# My bunny pee's beside his litter box-how do I coax him to pee IN it?



## Bunny Kisses (Aug 26, 2011)

I feel so hopeless about litter box training my bunny... I have tried a few different types of litter and he always pee's and poo's beside his litter box and uses his litter box as a bed. It has ruined my hardwood floor. I don't know what to do - please offer me some advice. Thank you!!!



Breed: Flemish Giant/Californian

Sex: Male (getting neutered on Monday)

Age: 6 Months


----------



## MiniLopHop (Aug 26, 2011)

Have you tried wiping up the pee and putting the soiled paper towel in the box? Also scoop up the poops and put them in.

I'm struggling with this at the moment too. I have a 3 year old mini lop that came from a filthy background. By scooping the poops into the litter box I have convinced him to poop there. Unfortunately he still pees on the floor because he likes to lay in it! I'm trying to teach him it's more comfortable dry.

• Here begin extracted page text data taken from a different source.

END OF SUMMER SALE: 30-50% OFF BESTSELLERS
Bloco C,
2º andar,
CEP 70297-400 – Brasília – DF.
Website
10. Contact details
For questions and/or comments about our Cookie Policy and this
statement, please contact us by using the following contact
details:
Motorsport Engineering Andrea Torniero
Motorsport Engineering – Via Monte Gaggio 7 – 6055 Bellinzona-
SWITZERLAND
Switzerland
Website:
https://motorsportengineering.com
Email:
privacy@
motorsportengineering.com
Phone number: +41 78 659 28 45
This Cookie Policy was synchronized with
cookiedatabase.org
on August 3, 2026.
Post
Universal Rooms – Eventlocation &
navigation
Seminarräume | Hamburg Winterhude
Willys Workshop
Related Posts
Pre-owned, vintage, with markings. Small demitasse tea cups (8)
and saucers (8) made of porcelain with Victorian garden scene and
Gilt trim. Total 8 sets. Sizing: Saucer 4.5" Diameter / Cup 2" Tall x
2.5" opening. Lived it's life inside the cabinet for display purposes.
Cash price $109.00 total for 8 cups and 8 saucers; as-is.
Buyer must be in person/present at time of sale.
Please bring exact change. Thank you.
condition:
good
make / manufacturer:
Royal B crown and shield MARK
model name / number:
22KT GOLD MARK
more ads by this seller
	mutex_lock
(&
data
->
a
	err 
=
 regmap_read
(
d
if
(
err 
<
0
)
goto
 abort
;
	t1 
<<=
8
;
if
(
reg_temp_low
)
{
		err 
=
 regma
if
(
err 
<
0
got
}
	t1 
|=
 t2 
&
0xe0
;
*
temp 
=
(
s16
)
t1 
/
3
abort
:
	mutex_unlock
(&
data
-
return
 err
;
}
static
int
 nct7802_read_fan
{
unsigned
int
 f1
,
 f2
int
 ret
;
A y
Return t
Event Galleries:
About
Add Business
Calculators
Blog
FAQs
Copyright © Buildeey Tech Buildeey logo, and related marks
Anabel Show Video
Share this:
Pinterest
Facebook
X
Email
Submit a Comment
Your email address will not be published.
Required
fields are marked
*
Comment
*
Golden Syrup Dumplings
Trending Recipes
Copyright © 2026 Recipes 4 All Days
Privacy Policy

To protect my carpets I put down a trow rug, then a shower curtain (plastic liner type), then an old sheet over that so he's not on plastic. This also lets me throw the sheet into the wash every other day so the urine doesn't build up. Sorry about your floors.


----------



## Bunnylova4eva (Aug 26, 2011)

BLeh I'm having litter issues with Ripley as well. He's picked where he wants to poop, but if I move the litter box to that spot, then he'll just start going where the litter *was*. =P Silly bunnies.


----------



## ZAnna (Aug 26, 2011)

put hay in the litter box because most bunnies/ rabbits likes to eat while doing their business.
my bunny was doing his business outside his litter box at first and using the litter box as his bed but eventually he learned to use his litter box. so i suggest putting hay in the litter boax and wait, because it might take some time until they learn to do so.


----------



## Nancy McClelland (Aug 26, 2011)

We put the litter boxes inside of cardboard boxes so if they miss, it still is contained within the cardboard which is easy and cheap to replace. We just cut down a slot in the front or side for an entrance.


----------



## WhatTheRAWR (Aug 28, 2011)

My rabbit used to sleep in his litter box  I just scooped up his poop and the paper he'd peed on and put it in his litter box. He's learned now. Make sure theres hay in the litter box too


----------